James Laurence Watts (1849–1925) was a sculptor in Queensland, Australia. He was one of the pioneer sculptors in Australia and his works appear in many Queensland public buildings and places.

==Early life==
James Laurence Watts was born in the town of Bedminster, Somerset, England to John and Betsey (née Dowdney) Watts.

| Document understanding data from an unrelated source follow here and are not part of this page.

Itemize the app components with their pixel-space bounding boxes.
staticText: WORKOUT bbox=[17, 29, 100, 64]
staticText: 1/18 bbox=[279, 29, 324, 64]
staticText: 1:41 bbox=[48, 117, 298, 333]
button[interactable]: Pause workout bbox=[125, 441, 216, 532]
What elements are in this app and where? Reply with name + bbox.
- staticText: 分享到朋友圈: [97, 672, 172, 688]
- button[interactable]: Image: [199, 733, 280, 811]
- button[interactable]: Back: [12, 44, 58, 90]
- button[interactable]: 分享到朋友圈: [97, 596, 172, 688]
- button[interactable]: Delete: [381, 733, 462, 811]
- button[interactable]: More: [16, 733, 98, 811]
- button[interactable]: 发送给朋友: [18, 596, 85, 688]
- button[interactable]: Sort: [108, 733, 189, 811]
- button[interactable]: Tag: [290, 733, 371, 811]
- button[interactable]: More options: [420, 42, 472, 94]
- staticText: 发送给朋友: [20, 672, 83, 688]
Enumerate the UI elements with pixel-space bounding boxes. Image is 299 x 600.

Bedminster being today a district of Bristol. James is the third eldest in a family of 4 sons. The family moved to Weston-super-Mare on the Somerset coast about 1855. Here John found work as a fisherman.

It is not known what inspired James to be a sculptor but his elder brother is a mason and this may have been the inspiration. It is believed that James received his early art training at the South Kensington School of Arts, London during the period of 1870s. He then married Mary Louisa Lloyd on 15 January 1880 at Pembroke, St Mary, Pembrokeshire, Wales.

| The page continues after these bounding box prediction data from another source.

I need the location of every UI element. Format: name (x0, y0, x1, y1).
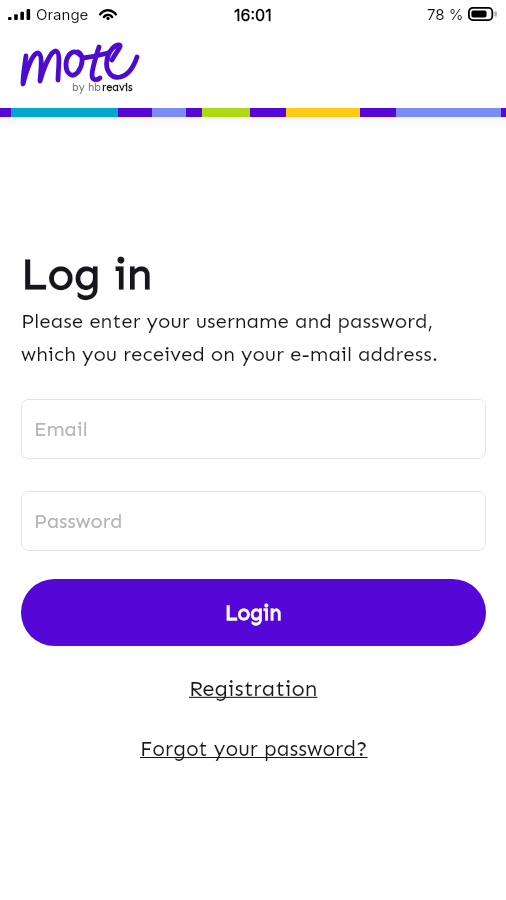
staticText: by hb (72, 81, 102, 94)
staticText: Log in (21, 248, 153, 301)
staticText: 78 % (427, 5, 464, 23)
staticText: Please enter your username and password,… (21, 309, 438, 366)
button[interactable]: Login (21, 579, 486, 646)
staticText: Registration (189, 675, 318, 701)
button[interactable]: Registration (183, 669, 324, 707)
staticText: Forgot your password? (140, 736, 368, 761)
button[interactable]: Email (21, 399, 486, 459)
staticText: Orange (36, 5, 89, 23)
button[interactable]: Password (21, 491, 486, 551)
staticText: Login (225, 600, 282, 625)
staticText: Email (34, 417, 88, 441)
staticText: 16:01 (234, 5, 272, 24)
button[interactable]: Forgot your password? (134, 730, 374, 767)
staticText: Password (34, 509, 123, 533)
staticText: reavis (102, 81, 133, 94)
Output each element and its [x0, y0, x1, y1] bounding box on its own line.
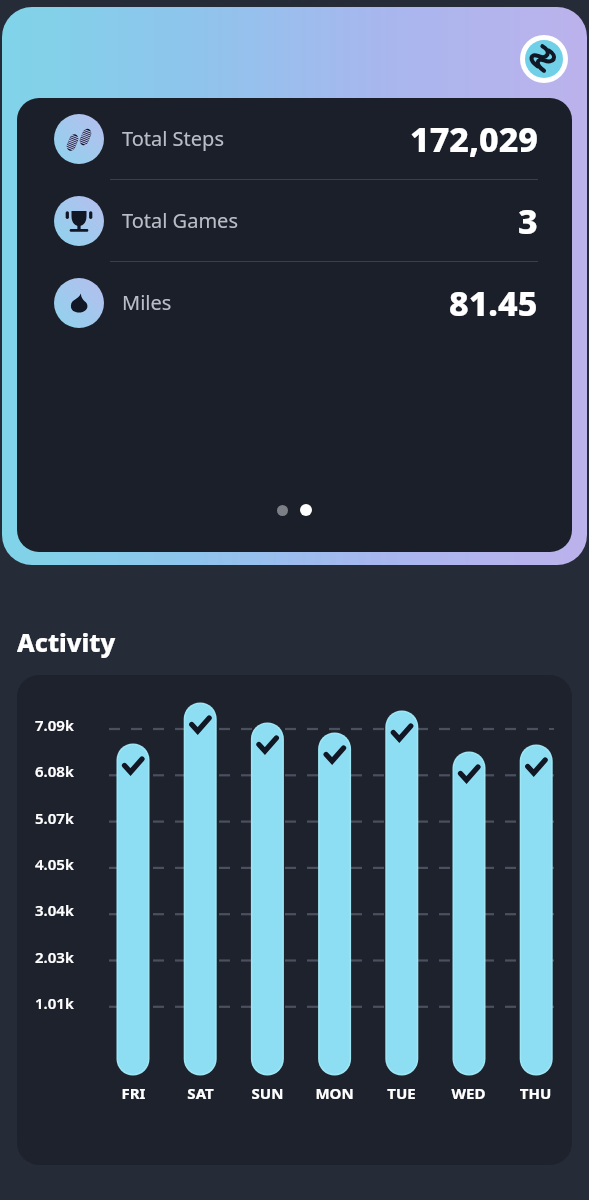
staticText: 5.07k [35, 808, 89, 828]
staticText: 6.08k [35, 761, 89, 781]
staticText: FRI [100, 1083, 167, 1103]
staticText: THU [502, 1083, 569, 1103]
staticText: 7.09k [35, 715, 89, 735]
staticText: Activity [17, 625, 116, 659]
staticText: 3.04k [35, 900, 89, 920]
staticText: SAT [167, 1083, 234, 1103]
staticText: WED [435, 1083, 502, 1103]
button[interactable]: Total Games [17, 180, 572, 261]
button[interactable]: 7.09k [17, 675, 572, 1165]
staticText: TUE [368, 1083, 435, 1103]
button[interactable]: Total Steps [17, 98, 572, 179]
staticText: 81.45 [449, 280, 538, 326]
staticText: 3 [518, 198, 538, 244]
staticText: Total Games [122, 207, 238, 234]
button[interactable] [277, 505, 288, 516]
staticText: 2.03k [35, 947, 89, 967]
staticText: Miles [122, 289, 172, 316]
staticText: 172,029 [410, 116, 538, 162]
staticText: 1.01k [35, 993, 89, 1013]
staticText: SUN [234, 1083, 301, 1103]
button[interactable]: Miles [17, 262, 572, 343]
staticText: MON [301, 1083, 368, 1103]
staticText: 4.05k [35, 854, 89, 874]
staticText: Total Steps [122, 125, 224, 152]
button[interactable] [300, 504, 312, 516]
button[interactable]: App logo [520, 35, 568, 83]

On the 31st November 1884 he and his wife and family of one daughter and two sons arrive in Brisbane, Queensland, Australia aboard the ship ‘Roma’. James Watts’ family were listed as ‘Bounty’ passengers, as was the majority of passengers on ship. The meaning of ‘Bounty ‘ is a form of assisted passage by the Queensland Government at that time to provide industry in Queensland with skilled labourers and tradesmen.

==Career==
James accepts work on arrival with James Campbell and Sons, a large sawmilling and building materials merchant of Brisbane. James Campbell and Sons had purchased in 1883, Petrie's Quarry and Brickworks along with Fischer’ Pottery at Albion as part of the company's expansion. There was a market at the time for good quality pottery and James was employed as a clay modeller at the pottery. James continued to be employed at the pottery for most of his working life.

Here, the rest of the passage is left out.